The three, four or five solae (quinque solae from the Latin sola, lit. "alone"; occasionally Anglicized to five solas) of the Protestant Reformation are a foundational set of Christian theological principles theorized to be central to the doctrines of justification and salvation as taught by the Lutheran, Reformed and Evangelical branches of Protestantism, as well as in some branches of Baptist and Pentecostalism.

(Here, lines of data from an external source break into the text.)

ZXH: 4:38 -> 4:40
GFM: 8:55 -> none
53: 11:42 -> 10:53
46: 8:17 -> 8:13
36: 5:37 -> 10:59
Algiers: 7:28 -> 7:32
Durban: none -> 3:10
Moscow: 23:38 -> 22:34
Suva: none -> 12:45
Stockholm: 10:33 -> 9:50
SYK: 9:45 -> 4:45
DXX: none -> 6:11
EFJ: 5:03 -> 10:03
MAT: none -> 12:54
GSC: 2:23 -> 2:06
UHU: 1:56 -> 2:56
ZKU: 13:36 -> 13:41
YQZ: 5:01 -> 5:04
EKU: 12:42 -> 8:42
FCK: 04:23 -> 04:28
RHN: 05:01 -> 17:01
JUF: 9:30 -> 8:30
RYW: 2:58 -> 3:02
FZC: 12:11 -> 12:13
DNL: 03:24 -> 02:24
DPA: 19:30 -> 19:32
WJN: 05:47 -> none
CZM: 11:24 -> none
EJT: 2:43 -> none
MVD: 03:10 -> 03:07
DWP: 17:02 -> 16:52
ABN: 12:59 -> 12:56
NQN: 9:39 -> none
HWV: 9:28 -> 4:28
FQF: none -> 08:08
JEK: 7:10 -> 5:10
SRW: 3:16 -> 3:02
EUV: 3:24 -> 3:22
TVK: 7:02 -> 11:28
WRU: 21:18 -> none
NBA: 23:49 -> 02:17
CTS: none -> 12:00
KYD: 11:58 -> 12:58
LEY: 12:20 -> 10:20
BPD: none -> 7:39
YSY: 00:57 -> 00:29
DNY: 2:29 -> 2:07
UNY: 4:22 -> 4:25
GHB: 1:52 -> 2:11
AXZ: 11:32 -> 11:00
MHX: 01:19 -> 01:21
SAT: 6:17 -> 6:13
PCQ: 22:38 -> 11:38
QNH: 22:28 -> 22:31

Each sola represents a key belief in these Protestant traditions that is putatively distinct from the theological doctrine of the Catholic Church, although they were not assembled as a theological until the 20th century. The Reformers are known to have only stated two of the five solae clearly. Even today there are differences as to what constitutes the solae, how many there are, and how to interpret them to reflect the Reformers' beliefs.

==History==
According to theologian Volker Leppin, while the sola-formulations can be found in medieval theology, these did not imply the sharp exclusiveness or contrast that Martin Luther employed; they referred to a primary or activating component, for example "their sola gratia did not exclude the presence of meritorious human works."

Martin Luther's thelogical development in the 1510s has been characterized a progression of solae as logical consequences: first solus Christus, then sola gratia, then sola fide, finally sola scriptura.

The solae were not systematically articulated together as a set of five until the 20th century; however, sola gratia and sola fide were used in phrases by the Reformers themselves. In 1554, for example, Philip Melanchthon wrote, "sola gratia justificamus et sola fide justificamur" ("only by grace do we justify and only by faith are we justified"). All of the solae appear in writings by the Protestant Reformers, but they are not catalogued together by any.

In 1916, Lutheran scholar Theodore Engelder published an article titled "The Three Principles of the Reformation: Sola Scriptura, Sola Gratia, Sola Fides" ("only scripture, only grace, only faith"). In 1934, Swiss Reformed theologian Emil Brunner substituted Soli Deo gloriam for Sola Scriptura.

In 1957, Lutheran theologian Eberhard Jüngel proposed four: solus Christus, solus gratia, solo verbo and sola fide.

In 1958, historian Geoffrey Elton, summarizing the work of John Calvin, wrote that Calvin had "joined together" the "great watchwords". Elton listed sola fide with sola gratia as one term, followed by sola scriptura and soli Deo gloria. Later, in commenting on Karl Barth's theological system, Reformed theologian Emil Brunner added Christus solus to the litany of solas while leaving out sola scriptura. The five solae are taken from a comment on Luther and Calvin in Catholic theologian Johann Baptiste Metz's 1965, The Church and the World.

==The three solae==
In most of the earliest articulations of the solae, three were typically specified: scripture over tradition, faith over works, and grace over merit. Each was intended to represent an important distinction compared with teachings claimed in Catholic doctrine.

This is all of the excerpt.